Blood Type Horoscopes

Last week we learned that not only does every American know their horoscope sign, but many people are surprisingly protective of it, as part of their identity! Meanwhile in Japan, few Japanese people know their astrological horoscope - but everyone knows their blood type.

As far as Asian birth predictions go, most Westerners are familiar with the animal horoscope by year. (Primarily, it must be said, via the medium of Chinese restaurant placemats.) But few Westerners are aware that your blood type is taken much more seriously than your birth year animal.
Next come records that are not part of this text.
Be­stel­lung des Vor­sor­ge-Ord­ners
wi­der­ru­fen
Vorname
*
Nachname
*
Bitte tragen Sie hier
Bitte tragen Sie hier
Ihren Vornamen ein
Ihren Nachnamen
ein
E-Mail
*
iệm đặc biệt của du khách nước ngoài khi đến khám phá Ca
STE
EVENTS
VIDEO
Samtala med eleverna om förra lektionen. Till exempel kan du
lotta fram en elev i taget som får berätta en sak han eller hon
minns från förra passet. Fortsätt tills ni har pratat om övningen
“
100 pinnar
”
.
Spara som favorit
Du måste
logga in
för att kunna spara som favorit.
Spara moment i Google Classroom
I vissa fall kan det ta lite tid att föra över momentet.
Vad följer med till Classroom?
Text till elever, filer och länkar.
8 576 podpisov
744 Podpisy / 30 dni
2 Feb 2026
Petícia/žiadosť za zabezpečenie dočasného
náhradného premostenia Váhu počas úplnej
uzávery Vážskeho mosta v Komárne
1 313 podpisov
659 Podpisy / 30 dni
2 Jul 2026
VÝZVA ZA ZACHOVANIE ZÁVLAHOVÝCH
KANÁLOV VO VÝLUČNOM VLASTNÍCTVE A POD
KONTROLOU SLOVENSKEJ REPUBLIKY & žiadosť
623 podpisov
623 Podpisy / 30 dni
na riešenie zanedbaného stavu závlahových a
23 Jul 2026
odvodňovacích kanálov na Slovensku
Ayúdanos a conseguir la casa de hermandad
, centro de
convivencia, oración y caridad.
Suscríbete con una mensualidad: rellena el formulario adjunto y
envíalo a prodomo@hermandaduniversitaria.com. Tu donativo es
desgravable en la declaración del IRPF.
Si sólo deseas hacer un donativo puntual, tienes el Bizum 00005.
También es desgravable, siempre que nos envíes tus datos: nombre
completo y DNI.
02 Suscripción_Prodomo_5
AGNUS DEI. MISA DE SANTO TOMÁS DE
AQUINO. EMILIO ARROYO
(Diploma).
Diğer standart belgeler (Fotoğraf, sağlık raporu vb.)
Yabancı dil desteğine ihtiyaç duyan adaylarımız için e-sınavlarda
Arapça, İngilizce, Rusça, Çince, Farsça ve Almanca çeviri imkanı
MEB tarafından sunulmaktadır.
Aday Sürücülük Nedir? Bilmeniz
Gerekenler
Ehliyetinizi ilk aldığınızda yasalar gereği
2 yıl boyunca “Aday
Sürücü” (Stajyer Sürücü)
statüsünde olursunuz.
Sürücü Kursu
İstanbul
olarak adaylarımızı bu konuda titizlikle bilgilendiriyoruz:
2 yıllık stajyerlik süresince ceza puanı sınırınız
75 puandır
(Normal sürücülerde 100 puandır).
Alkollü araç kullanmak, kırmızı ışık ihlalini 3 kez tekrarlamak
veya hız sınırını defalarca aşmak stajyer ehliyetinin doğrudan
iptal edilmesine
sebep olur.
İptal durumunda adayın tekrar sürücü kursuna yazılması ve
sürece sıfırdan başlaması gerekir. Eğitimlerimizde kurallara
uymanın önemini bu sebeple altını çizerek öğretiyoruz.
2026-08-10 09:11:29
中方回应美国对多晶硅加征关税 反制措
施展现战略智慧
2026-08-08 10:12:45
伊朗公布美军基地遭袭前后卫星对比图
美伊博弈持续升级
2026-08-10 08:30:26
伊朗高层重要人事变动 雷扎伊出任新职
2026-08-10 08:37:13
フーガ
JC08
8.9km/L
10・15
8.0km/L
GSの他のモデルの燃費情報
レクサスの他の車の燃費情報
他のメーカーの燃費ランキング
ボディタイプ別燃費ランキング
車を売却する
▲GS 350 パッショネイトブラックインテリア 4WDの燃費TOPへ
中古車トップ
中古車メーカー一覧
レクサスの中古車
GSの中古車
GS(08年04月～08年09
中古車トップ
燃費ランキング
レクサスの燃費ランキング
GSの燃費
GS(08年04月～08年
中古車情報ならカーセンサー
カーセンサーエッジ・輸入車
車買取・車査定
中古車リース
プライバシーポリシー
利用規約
There are four human blood types: A, B, O, and AB. Each blood type is said to have certain traits, in much the same way that your astrological horoscope sign is said to determine your personality. People with type A blood are thought to be creative and sensible, but also tense and conservative. People with type O are the outgoing social type, and so forth.

This pervasive belief in the power of blood types can be seen everywhere in contemporary Japanese society. Japanese morning news shows will often read off quick daily horoscopes for blood types. Japanese dating sites and matchmakers put a lot of stock in blood type compatibility charts. At one time, employers included a field for blood type on their job applications. Applicants were then sorted into departments by blood type.

As a measure of how pervasive this belief is, consider that Facebook Japan is the only Facebook regionalized site which includes a field on your profile for blood type!

For the most part, this belief in blood type horoscopes is harmless. However, it has historically led to discrimination based on blood type. People with type AB blood are said to combine the worst traits of type A and type B blood.

The Wikipedia article lists the worst traits for AB blood type as being "critical, indecisive, forgetful, and irresponsible." That hardly sounds like the kind of person you would want to hire or marry, right? And thus, people with type AB blood have often been discriminated against, without them ever having a chance to demonstrate their skills or actual personality traits.

In the late 1920s, two Japanese scientists published a wholly unscientific (and surprisingly racist) scientific paper about personality groups based on blood type. The research behind the paper tied into the Nazi regime, which spent a lot of time thinking about blood types and blood purity.

Japan lost interest in blood type from the 1930s until it was revived in the 1970s by a series of very popular books. And it has remained popular today, with a recent set of four blood type personality books occupying four slots on the "top 10 bestsellers" list for 2008.

If it would be odd for someone in the West not to know their horoscope sign, it is considered similarly odd in Japan for someone not to know their blood type. In fact I have been told that if a Westerner visiting Japan doesn't know their blood type, many Japanese people assume that they do know it, but don't want to admit to having an unflattering or unpopular type! (Protip: just say you're type A.)